The Risk of Diminishing Returns?

It's no secret that I am a big advocate for gathering together with others in the genealogy world. Virtual searches may be handy and online access to friends around the world fantastic, but there is nothing like being able to get together and speak with fellow enthusiasts, face to face. Perhaps that's why I'm so disappointed in turns of events such as the unreachable FGS Conference in Washington, D.C., and the cancellation of next year's Southern California Genealogical Society's Jamboree.

Don't think yesterday's post means I won't be going to any genealogy conferences in the near future. On the contrary, though I just wasn't up for a cross-country flight to attend this year's FGS Conference in Washington, D.C., I am planning on attending another conference. It's just that this one is a tad smaller than that event at the nation's capital. Much smaller, in fact. And I like that: intimate and focused.

The next conference I'll be attending will be the Association of Professional Genealogists' conference this September, held—handily for me—in Salt Lake City, where I also hope to snag a few quiet moments at the Family History Library to peruse some otherwise impossible-to-locate books on my southern ancestors.

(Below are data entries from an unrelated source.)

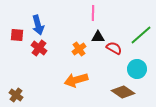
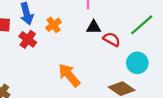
orange cross: (79, 49) -> (53, 25), moved
orange arrow: (76, 80) -> (69, 75), turned 65

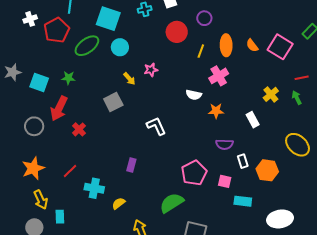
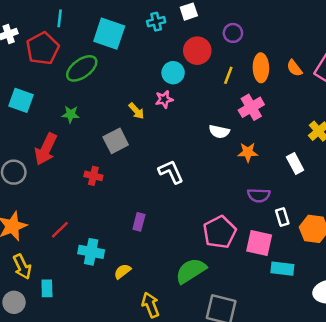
cyan circle: (120, 47) -> (173, 73), moved
green star: (68, 78) -> (71, 114), moved
cyan square: (39, 82) -> (21, 100), moved
red cross: (79, 129) -> (93, 176), moved, turned -32
pink square: (225, 181) -> (259, 243), size x1.5

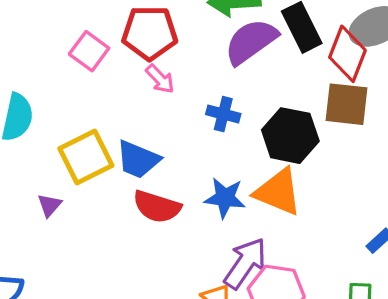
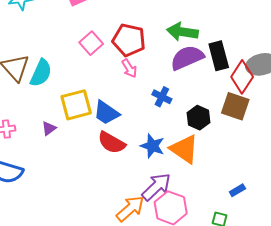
black hexagon: (290, 136) -> (198, 118), size x0.7

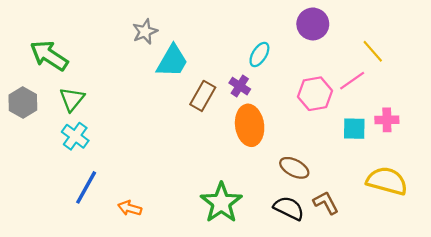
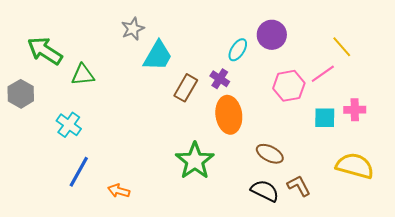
purple circle: (313, 24) -> (272, 35), moved
green triangle: (72, 99) -> (83, 75), moved, turned 45
green star: (221, 203) -> (195, 161), moved

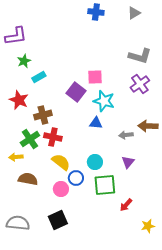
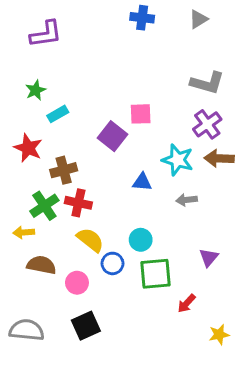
purple L-shape: (16, 36) -> (46, 34), moved
cyan star: (104, 101) -> (178, 160), moved
brown arrow: (148, 126) -> (219, 158), moved
purple triangle: (128, 162) -> (209, 258), moved
pink circle: (61, 189) -> (77, 283), moved

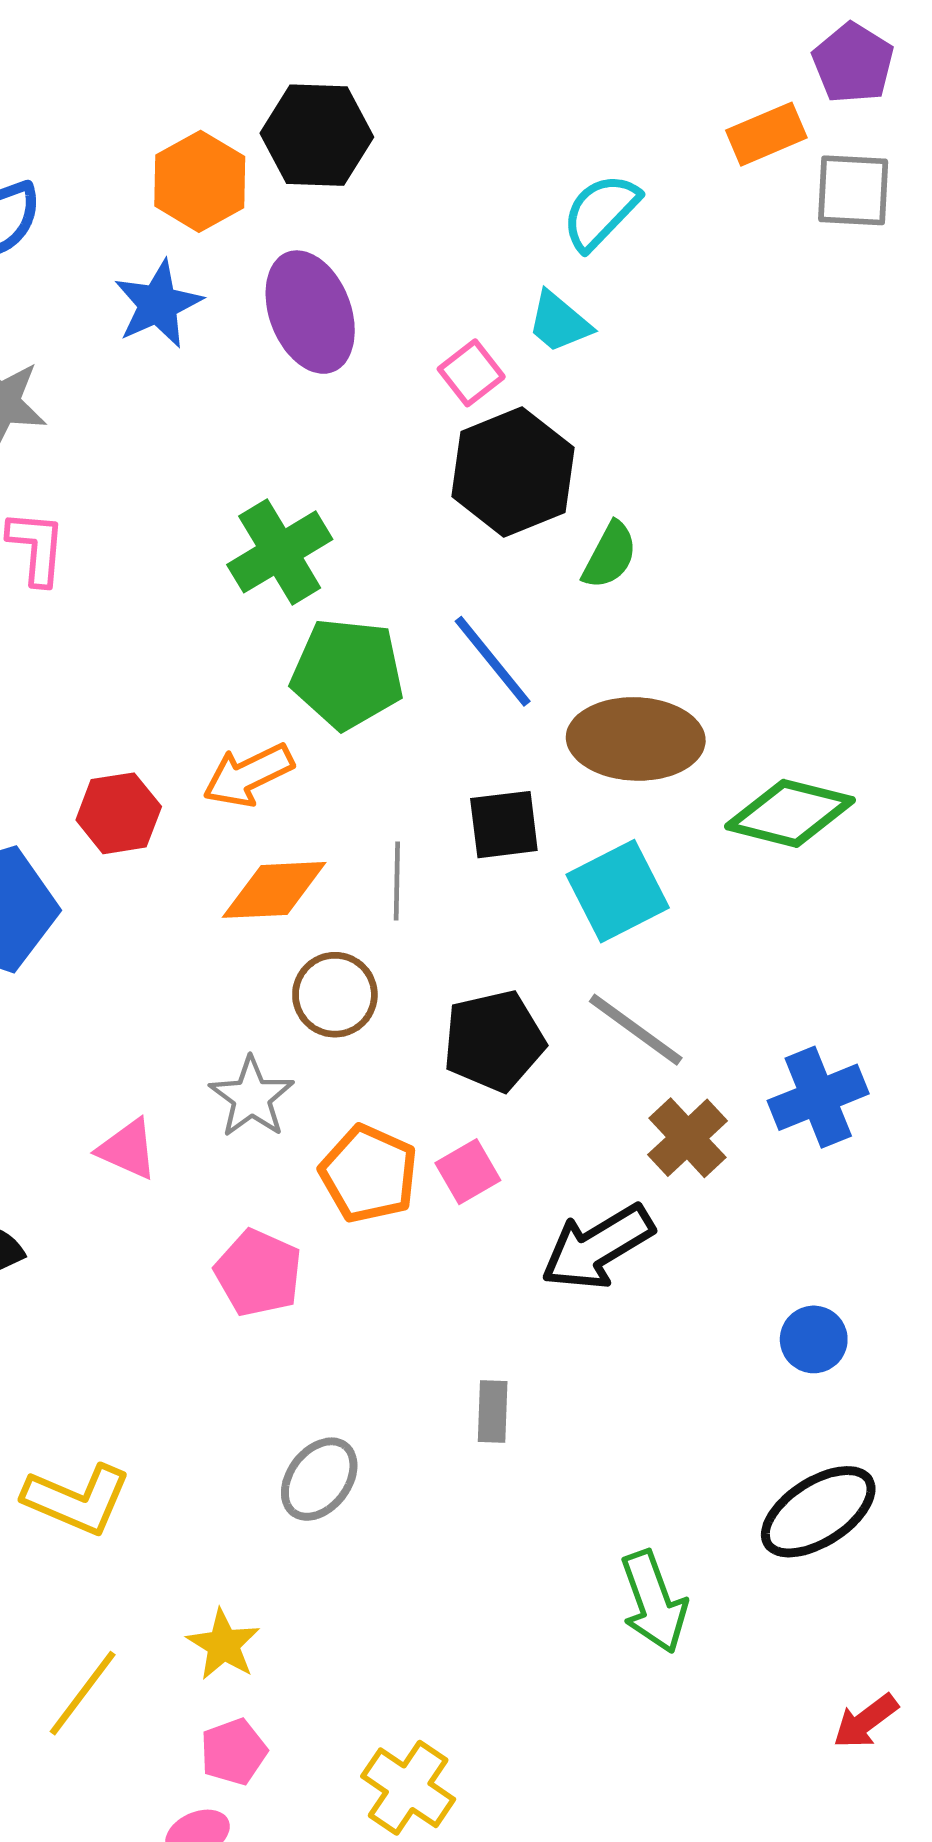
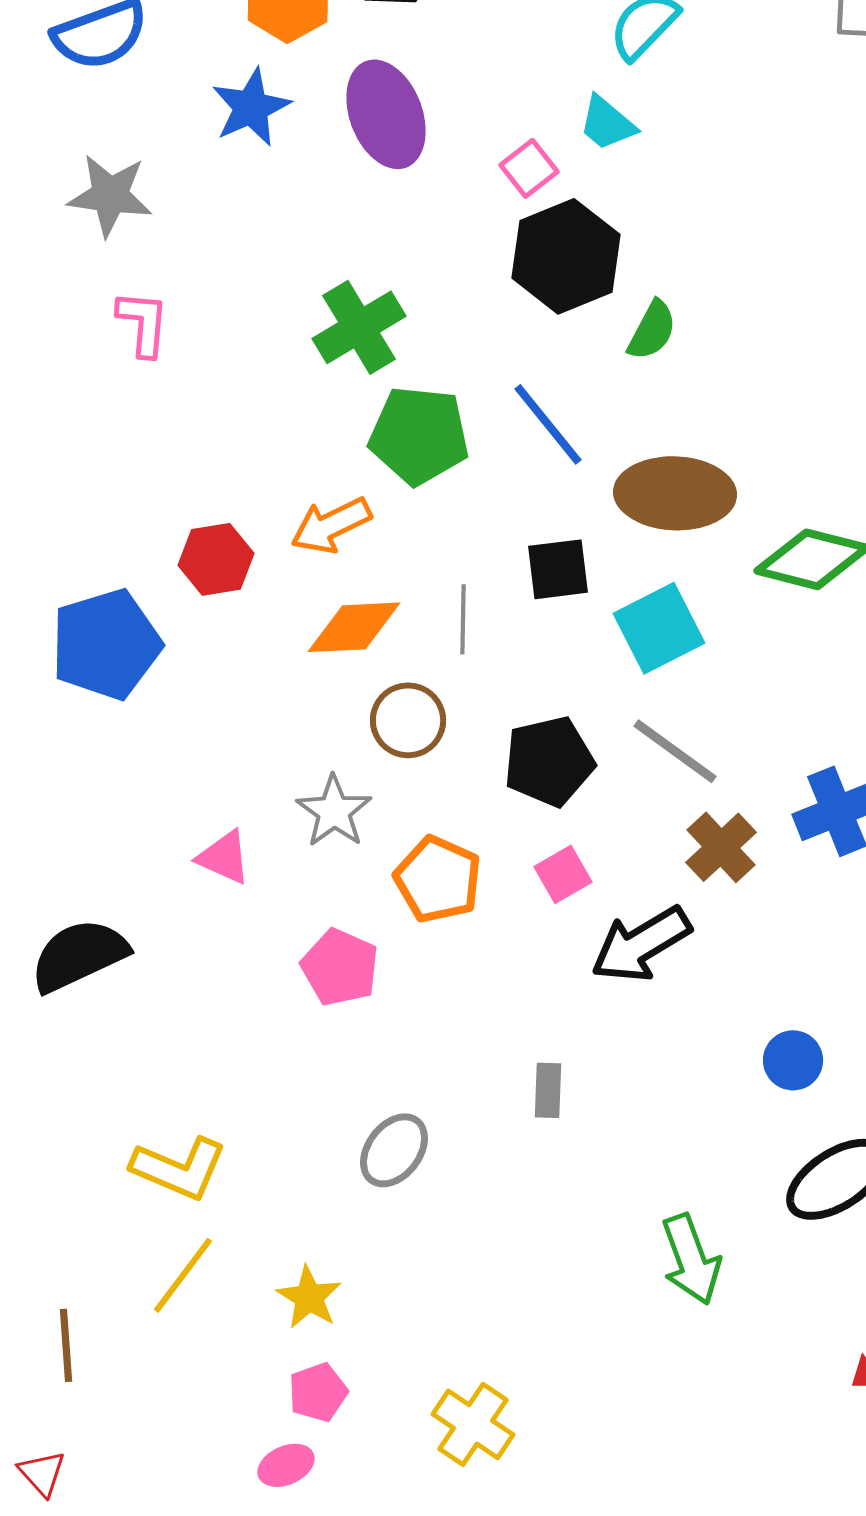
pink square: (468, 1172) -> (563, 874), moved
blue circle: (814, 1339) -> (793, 1060), moved
yellow line: (83, 1693) -> (183, 1275), moved

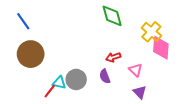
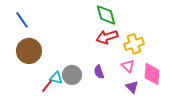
yellow cross: (151, 32) -> (134, 44), moved, turned 30
pink diamond: (161, 48) -> (152, 74), moved
red arrow: (113, 57) -> (107, 37), moved, size x1.5

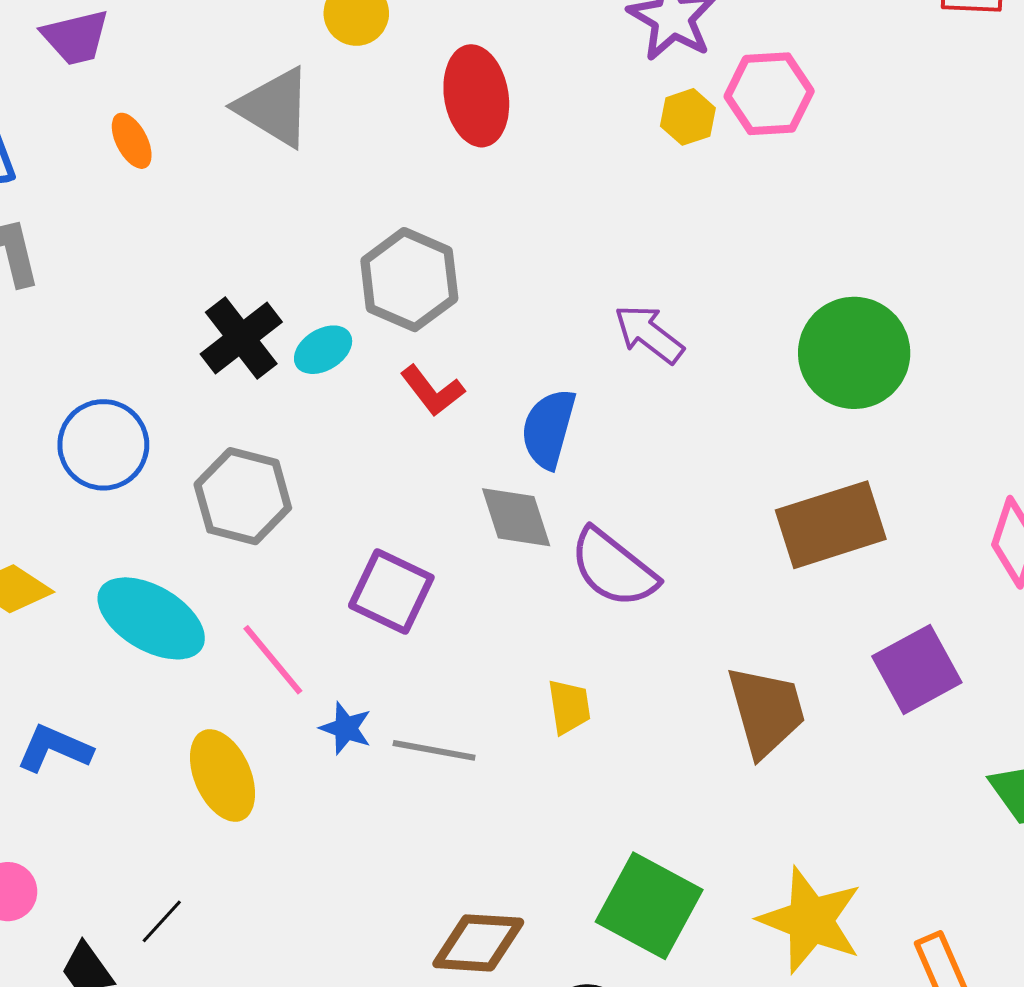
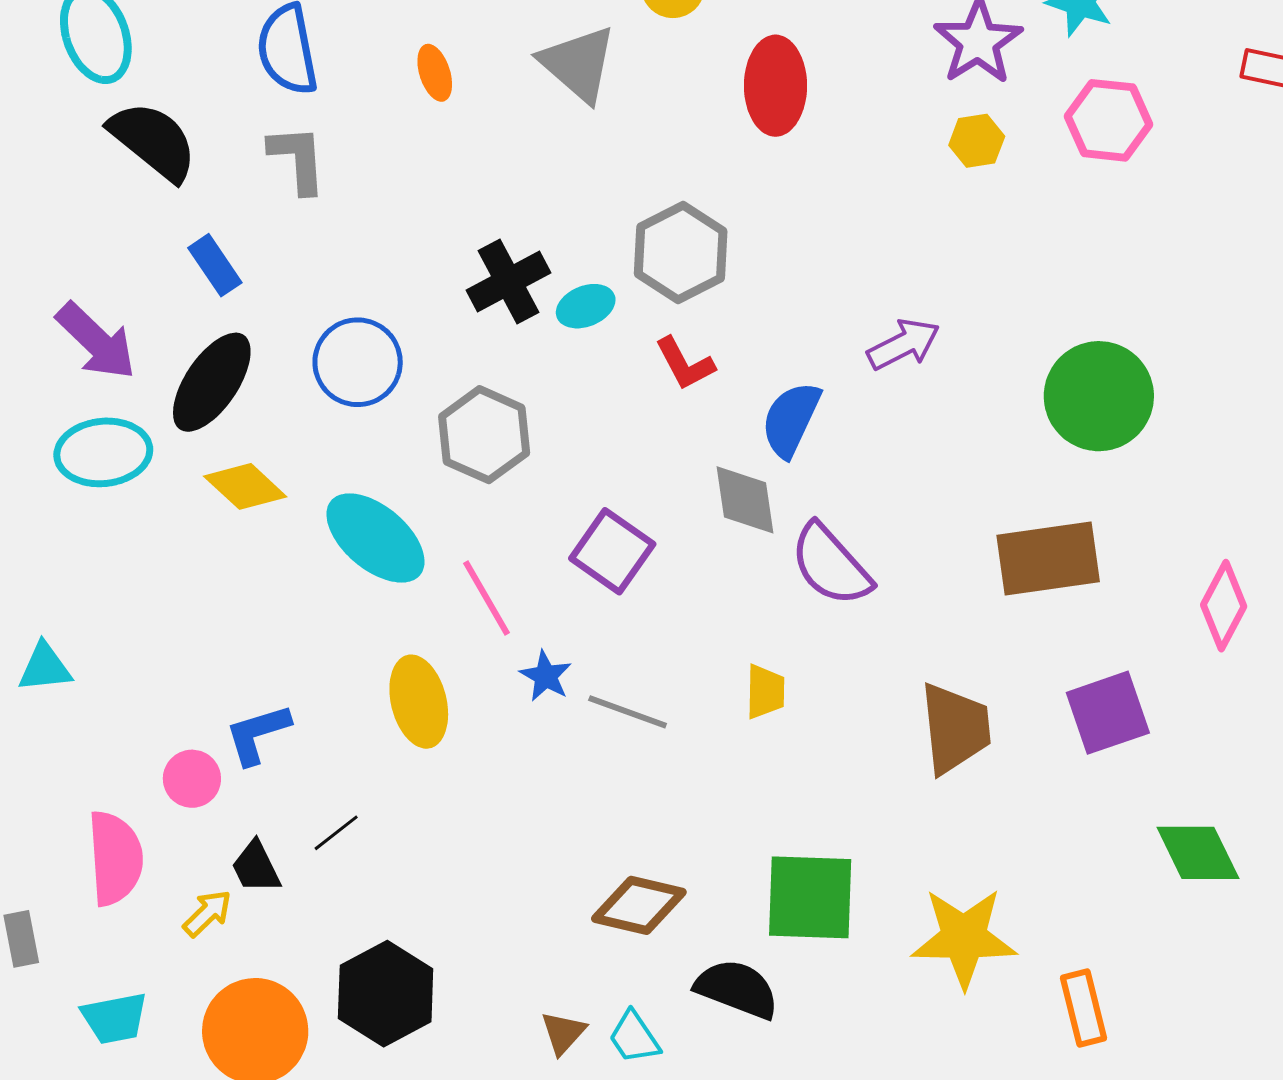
pink hexagon: (769, 94) -> (1108, 120), moved
purple arrow: (649, 334) -> (904, 344), turned 106
blue L-shape: (54, 749) -> (258, 734), moved, turned -50
green square: (649, 906) -> (810, 897), turned -36
yellow star: (810, 920) -> (964, 938), turned -30

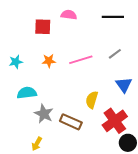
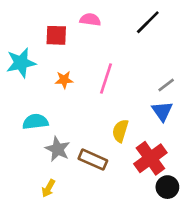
black line: (113, 17) -> (148, 22), turned -45
gray line: (115, 54) -> (166, 85), moved
pink line: (81, 60) -> (106, 78), turned -55
cyan star: (16, 62) -> (21, 63), moved, size x1.6

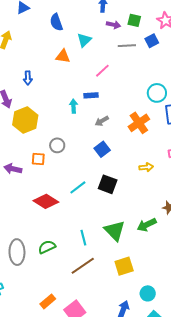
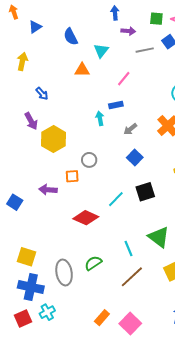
green square: (134, 20) -> (156, 19), moved
blue arrow: (28, 78) -> (42, 94), moved, turned -32
black square: (108, 184) -> (145, 192), turned -30

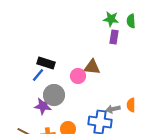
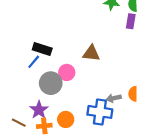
purple rectangle: (114, 37) -> (131, 21), moved
pink circle: (78, 76) -> (67, 72), moved
purple star: (43, 106) -> (39, 110), moved, turned 30

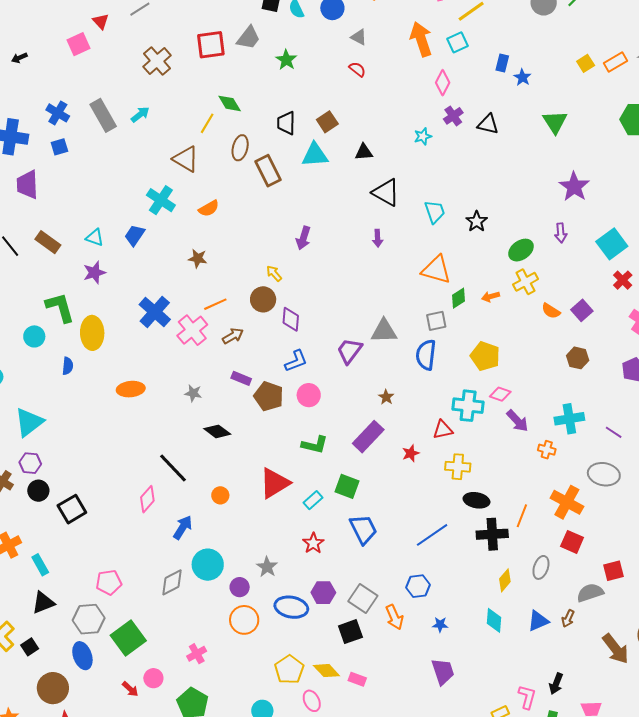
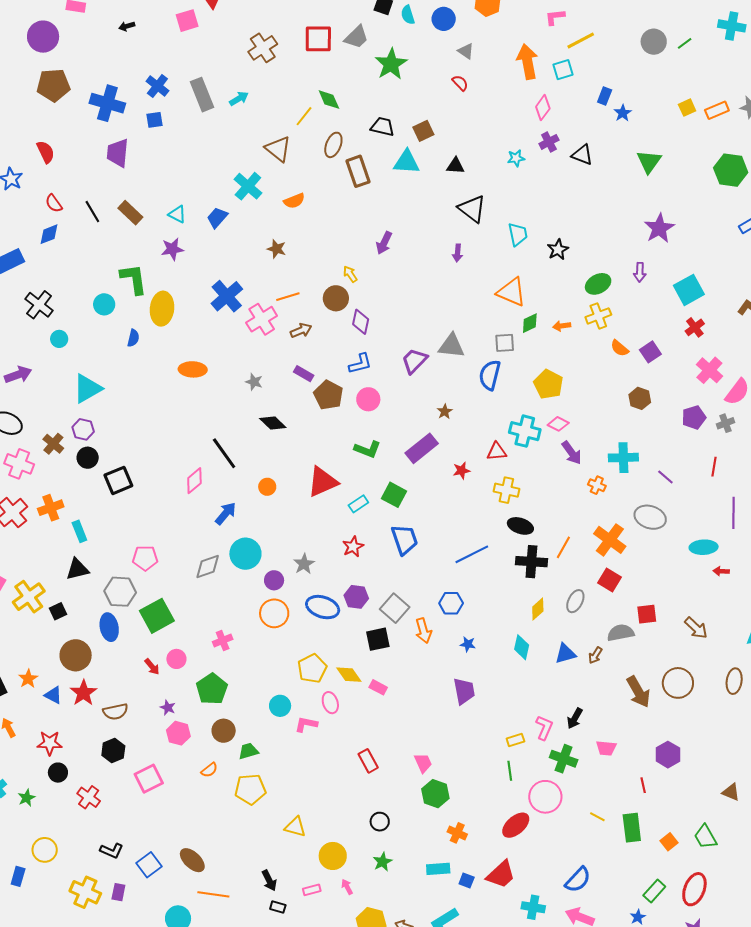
green star: (286, 60) -> (391, 64), size x1.5
black trapezoid: (286, 123) -> (383, 127), turned 95

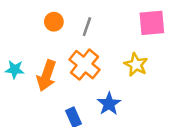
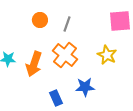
blue star: (109, 104) -> (85, 87), turned 30

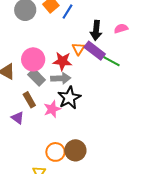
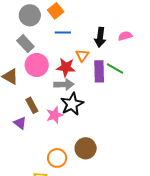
blue line: (67, 12) -> (63, 32), moved, turned 56
purple rectangle: (95, 51) -> (99, 71), moved, turned 50
gray rectangle: (37, 77) -> (25, 44), moved
brown circle: (75, 150) -> (86, 148), moved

The Family History Library, though, is just a bonus. The goal for that September conference is to hear several of genealogy's most respected researchers, people such as Elizabeth Shown Mills, Judy Russell, and the coordinator for the southern research course I took at SLIG last year, J. Mark Lowe. Besides, I'll get to hear fellow genea-blogger Elizabeth O'Neal wrap up the three-day event with her presentation on what she knows best: building websites.

It will all be happening this September 19 through 21, barely a month after FGS wraps up their national event. While I wish I could attend the FGS event, I also know that the speakers, fellow attendees, and subject matter at the Association of Professional Genealogists' Professional Management Conference will provide the business management orientation I need at this point.

Next year, I'd love to get back on track with the FGS conference—especially considering the venue location will move to Kansas City, much closer to home for me. I'll be doubly blessed in 2020, as the APG conference will also head farther west—this time, to Portland from October 15 through 17, according to APG's Twitter feed—so I'll be able to revel in genealogical gatherings to my heart's content, despite the already-sorely-missed Jamboree for June of that same year.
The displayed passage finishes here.